Самое главное, что особый доверительный контакт больного и врача возможен лишь при условии, если врач принимает точку зрения больного. Это единственный путь, так как больной не может принять точку зрения здравого смысла (именно поэтому он и является больным). Если пациент чувствует, что врач не только готов серьезно его слушать, но и допускает, что все так и есть, как он рассказывает, то создается возможность для пациента увидеть во враче своего друга и ценного помощника. Как и любой человек, больной доверится лишь тому, кто его принимает и понимает. А поскольку остальные люди несерьезно относятся к бредовым переживаниям пациента, то психотерапевт становится единственным, с кем можно установить полноценный человеческий контакт.
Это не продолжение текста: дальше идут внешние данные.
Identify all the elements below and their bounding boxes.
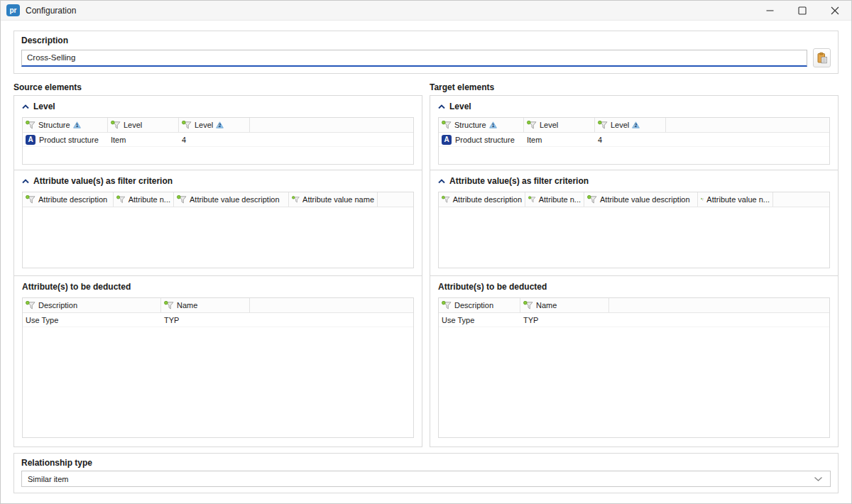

Больной в случае доверия может посвятить врача в свой бред во всех его подробностях и начать советоваться по поводу той или иной бредовой интерпретации. Таким образом, врач получает возможность соавторства в бредовой концепции. В идеале психотерапевт будет стремиться к тому, чтобы пациент со своим бредом «вписался», пусть своеобразно, в социум. В бредовые построения врач может вставить свои лечебные конструкции, которые будут целебно действовать изнутри бреда. Ясно, что психотерапевт несет профессиональную ответственность за это соавторство и лучше всего ему быть «ненасильственным структуратором», тонко учитывающим личность и интересы больного. Многое в этом деле зависит от изобретательности и находчивости врача, его умения вживаться в нестандартные жизненные миры. Если соавторство оказывается удачным, то вот тогда и можно сказать, что сформировался доверительный контакт. Больной будет активно стремиться советоваться с врачом. Моя больная, например, в периоды обострений по нескольку раз в день звонила мне, чтобы посоветоваться по поводу своих бредовых проблем.

Таким образом, психотерапевт, ориентируясь одновременно и в бреде больного, и в мире здравого смысла, становится мостом, по которому больной сможет выйти в реальный мир. Созидание этого моста и есть ключевой механизм и суть психотерапевтической работы, о которой я хочу рассказать.